◆ **ACTION ITEM**: Nothing may be added, dropped, or altered; restate the listing word for word.

◆ **ENTRIES SHOWN**:
========

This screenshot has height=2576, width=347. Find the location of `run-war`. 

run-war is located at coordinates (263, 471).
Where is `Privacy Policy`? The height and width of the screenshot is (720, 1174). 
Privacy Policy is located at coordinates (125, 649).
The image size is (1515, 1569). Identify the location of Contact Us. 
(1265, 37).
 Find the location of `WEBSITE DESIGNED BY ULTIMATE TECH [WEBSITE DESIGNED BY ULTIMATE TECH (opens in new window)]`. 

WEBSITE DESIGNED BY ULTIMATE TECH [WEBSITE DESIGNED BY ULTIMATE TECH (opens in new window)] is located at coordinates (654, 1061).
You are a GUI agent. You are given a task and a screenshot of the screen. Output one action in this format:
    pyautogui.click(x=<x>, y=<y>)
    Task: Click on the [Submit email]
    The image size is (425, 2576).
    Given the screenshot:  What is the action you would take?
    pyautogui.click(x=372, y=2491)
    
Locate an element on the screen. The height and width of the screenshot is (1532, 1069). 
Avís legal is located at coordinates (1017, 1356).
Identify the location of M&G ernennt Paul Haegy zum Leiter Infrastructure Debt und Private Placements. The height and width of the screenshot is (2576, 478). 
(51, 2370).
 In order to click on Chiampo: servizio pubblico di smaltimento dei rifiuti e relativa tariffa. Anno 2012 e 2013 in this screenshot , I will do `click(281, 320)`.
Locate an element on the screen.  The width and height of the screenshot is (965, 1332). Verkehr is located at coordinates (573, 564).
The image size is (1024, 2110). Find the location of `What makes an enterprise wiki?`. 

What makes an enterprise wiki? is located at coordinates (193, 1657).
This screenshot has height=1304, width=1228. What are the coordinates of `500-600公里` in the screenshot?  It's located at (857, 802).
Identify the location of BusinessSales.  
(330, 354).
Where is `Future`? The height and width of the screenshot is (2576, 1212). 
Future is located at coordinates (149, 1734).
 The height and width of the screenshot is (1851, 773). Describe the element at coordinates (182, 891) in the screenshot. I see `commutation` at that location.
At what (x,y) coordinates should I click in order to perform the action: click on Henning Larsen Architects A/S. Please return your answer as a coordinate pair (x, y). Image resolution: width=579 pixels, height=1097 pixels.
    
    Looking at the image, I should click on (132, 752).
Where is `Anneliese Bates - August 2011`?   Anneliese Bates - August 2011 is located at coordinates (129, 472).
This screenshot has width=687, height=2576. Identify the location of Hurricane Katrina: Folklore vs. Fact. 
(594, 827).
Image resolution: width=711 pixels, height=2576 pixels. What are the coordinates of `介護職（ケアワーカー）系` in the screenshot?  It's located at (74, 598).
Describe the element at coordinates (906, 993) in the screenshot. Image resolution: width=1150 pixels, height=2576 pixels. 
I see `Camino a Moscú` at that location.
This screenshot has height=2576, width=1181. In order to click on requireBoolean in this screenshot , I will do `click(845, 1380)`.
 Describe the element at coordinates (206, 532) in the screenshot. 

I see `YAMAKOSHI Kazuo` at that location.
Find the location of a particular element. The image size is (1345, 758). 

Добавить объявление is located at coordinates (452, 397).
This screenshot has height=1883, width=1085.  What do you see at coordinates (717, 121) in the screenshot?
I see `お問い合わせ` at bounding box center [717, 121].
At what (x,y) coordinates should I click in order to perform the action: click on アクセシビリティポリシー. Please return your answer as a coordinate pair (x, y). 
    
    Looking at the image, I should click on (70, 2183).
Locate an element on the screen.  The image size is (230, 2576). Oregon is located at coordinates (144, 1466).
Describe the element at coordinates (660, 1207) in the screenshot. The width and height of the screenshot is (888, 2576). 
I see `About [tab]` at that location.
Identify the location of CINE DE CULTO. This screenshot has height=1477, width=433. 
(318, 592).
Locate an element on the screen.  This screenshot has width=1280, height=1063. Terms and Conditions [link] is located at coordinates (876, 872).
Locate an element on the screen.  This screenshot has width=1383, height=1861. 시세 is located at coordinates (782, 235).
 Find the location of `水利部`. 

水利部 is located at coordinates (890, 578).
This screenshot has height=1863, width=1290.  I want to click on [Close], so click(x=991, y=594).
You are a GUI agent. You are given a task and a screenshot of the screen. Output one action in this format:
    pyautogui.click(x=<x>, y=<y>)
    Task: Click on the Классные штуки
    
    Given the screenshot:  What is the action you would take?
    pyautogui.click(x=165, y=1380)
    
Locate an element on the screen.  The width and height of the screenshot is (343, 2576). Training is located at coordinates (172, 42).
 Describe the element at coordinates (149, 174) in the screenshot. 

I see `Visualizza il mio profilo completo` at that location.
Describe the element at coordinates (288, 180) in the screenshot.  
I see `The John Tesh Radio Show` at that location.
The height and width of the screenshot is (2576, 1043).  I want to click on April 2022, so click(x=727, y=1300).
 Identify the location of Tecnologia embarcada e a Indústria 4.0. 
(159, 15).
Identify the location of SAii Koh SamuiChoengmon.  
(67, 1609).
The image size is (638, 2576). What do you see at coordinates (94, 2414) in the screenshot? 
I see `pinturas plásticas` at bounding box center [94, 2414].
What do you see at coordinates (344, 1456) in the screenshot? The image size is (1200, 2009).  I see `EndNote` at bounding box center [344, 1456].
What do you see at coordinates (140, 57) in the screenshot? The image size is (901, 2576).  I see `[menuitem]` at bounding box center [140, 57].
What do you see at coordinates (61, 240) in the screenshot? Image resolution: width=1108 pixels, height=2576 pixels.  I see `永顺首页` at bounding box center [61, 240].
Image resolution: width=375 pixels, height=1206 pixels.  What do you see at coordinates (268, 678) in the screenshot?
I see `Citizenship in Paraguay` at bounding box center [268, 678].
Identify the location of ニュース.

========

◆ **SOLUTION TO THIS TASK**:
This screenshot has height=2576, width=347. Find the location of `run-war`. 

run-war is located at coordinates (263, 471).
Where is `Privacy Policy`? The height and width of the screenshot is (720, 1174). 
Privacy Policy is located at coordinates (125, 649).
The image size is (1515, 1569). Identify the location of Contact Us. 
(1265, 37).
 Find the location of `WEBSITE DESIGNED BY ULTIMATE TECH [WEBSITE DESIGNED BY ULTIMATE TECH (opens in new window)]`. 

WEBSITE DESIGNED BY ULTIMATE TECH [WEBSITE DESIGNED BY ULTIMATE TECH (opens in new window)] is located at coordinates (654, 1061).
You are a GUI agent. You are given a task and a screenshot of the screen. Output one action in this format:
    pyautogui.click(x=<x>, y=<y>)
    Task: Click on the [Submit email]
    The image size is (425, 2576).
    Given the screenshot:  What is the action you would take?
    pyautogui.click(x=372, y=2491)
    
Locate an element on the screen. The height and width of the screenshot is (1532, 1069). 
Avís legal is located at coordinates (1017, 1356).
Identify the location of M&G ernennt Paul Haegy zum Leiter Infrastructure Debt und Private Placements. The height and width of the screenshot is (2576, 478). 
(51, 2370).
 In order to click on Chiampo: servizio pubblico di smaltimento dei rifiuti e relativa tariffa. Anno 2012 e 2013 in this screenshot , I will do `click(281, 320)`.
Locate an element on the screen.  The width and height of the screenshot is (965, 1332). Verkehr is located at coordinates (573, 564).
The image size is (1024, 2110). Find the location of `What makes an enterprise wiki?`. 

What makes an enterprise wiki? is located at coordinates (193, 1657).
This screenshot has height=1304, width=1228. What are the coordinates of `500-600公里` in the screenshot?  It's located at (857, 802).
Identify the location of BusinessSales.  
(330, 354).
Where is `Future`? The height and width of the screenshot is (2576, 1212). 
Future is located at coordinates (149, 1734).
 The height and width of the screenshot is (1851, 773). Describe the element at coordinates (182, 891) in the screenshot. I see `commutation` at that location.
At what (x,y) coordinates should I click in order to perform the action: click on Henning Larsen Architects A/S. Please return your answer as a coordinate pair (x, y). Image resolution: width=579 pixels, height=1097 pixels.
    
    Looking at the image, I should click on (132, 752).
Where is `Anneliese Bates - August 2011`?   Anneliese Bates - August 2011 is located at coordinates (129, 472).
This screenshot has width=687, height=2576. Identify the location of Hurricane Katrina: Folklore vs. Fact. 
(594, 827).
Image resolution: width=711 pixels, height=2576 pixels. What are the coordinates of `介護職（ケアワーカー）系` in the screenshot?  It's located at (74, 598).
Describe the element at coordinates (906, 993) in the screenshot. Image resolution: width=1150 pixels, height=2576 pixels. 
I see `Camino a Moscú` at that location.
This screenshot has height=2576, width=1181. In order to click on requireBoolean in this screenshot , I will do `click(845, 1380)`.
 Describe the element at coordinates (206, 532) in the screenshot. 

I see `YAMAKOSHI Kazuo` at that location.
Find the location of a particular element. The image size is (1345, 758). 

Добавить объявление is located at coordinates (452, 397).
This screenshot has height=1883, width=1085.  What do you see at coordinates (717, 121) in the screenshot?
I see `お問い合わせ` at bounding box center [717, 121].
At what (x,y) coordinates should I click in order to perform the action: click on アクセシビリティポリシー. Please return your answer as a coordinate pair (x, y). 
    
    Looking at the image, I should click on (70, 2183).
Locate an element on the screen.  The image size is (230, 2576). Oregon is located at coordinates (144, 1466).
Describe the element at coordinates (660, 1207) in the screenshot. The width and height of the screenshot is (888, 2576). 
I see `About [tab]` at that location.
Identify the location of CINE DE CULTO. This screenshot has height=1477, width=433. 
(318, 592).
Locate an element on the screen.  This screenshot has width=1280, height=1063. Terms and Conditions [link] is located at coordinates (876, 872).
Locate an element on the screen.  This screenshot has width=1383, height=1861. 시세 is located at coordinates (782, 235).
 Find the location of `水利部`. 

水利部 is located at coordinates (890, 578).
This screenshot has height=1863, width=1290.  I want to click on [Close], so click(x=991, y=594).
You are a GUI agent. You are given a task and a screenshot of the screen. Output one action in this format:
    pyautogui.click(x=<x>, y=<y>)
    Task: Click on the Классные штуки
    
    Given the screenshot:  What is the action you would take?
    pyautogui.click(x=165, y=1380)
    
Locate an element on the screen.  The width and height of the screenshot is (343, 2576). Training is located at coordinates (172, 42).
 Describe the element at coordinates (149, 174) in the screenshot. 

I see `Visualizza il mio profilo completo` at that location.
Describe the element at coordinates (288, 180) in the screenshot.  
I see `The John Tesh Radio Show` at that location.
The height and width of the screenshot is (2576, 1043).  I want to click on April 2022, so click(x=727, y=1300).
 Identify the location of Tecnologia embarcada e a Indústria 4.0. 
(159, 15).
Identify the location of SAii Koh SamuiChoengmon.  
(67, 1609).
The image size is (638, 2576). What do you see at coordinates (94, 2414) in the screenshot? 
I see `pinturas plásticas` at bounding box center [94, 2414].
What do you see at coordinates (344, 1456) in the screenshot? The image size is (1200, 2009).  I see `EndNote` at bounding box center [344, 1456].
What do you see at coordinates (140, 57) in the screenshot? The image size is (901, 2576).  I see `[menuitem]` at bounding box center [140, 57].
What do you see at coordinates (61, 240) in the screenshot? Image resolution: width=1108 pixels, height=2576 pixels.  I see `永顺首页` at bounding box center [61, 240].
Image resolution: width=375 pixels, height=1206 pixels.  What do you see at coordinates (268, 678) in the screenshot?
I see `Citizenship in Paraguay` at bounding box center [268, 678].
Identify the location of ニュース.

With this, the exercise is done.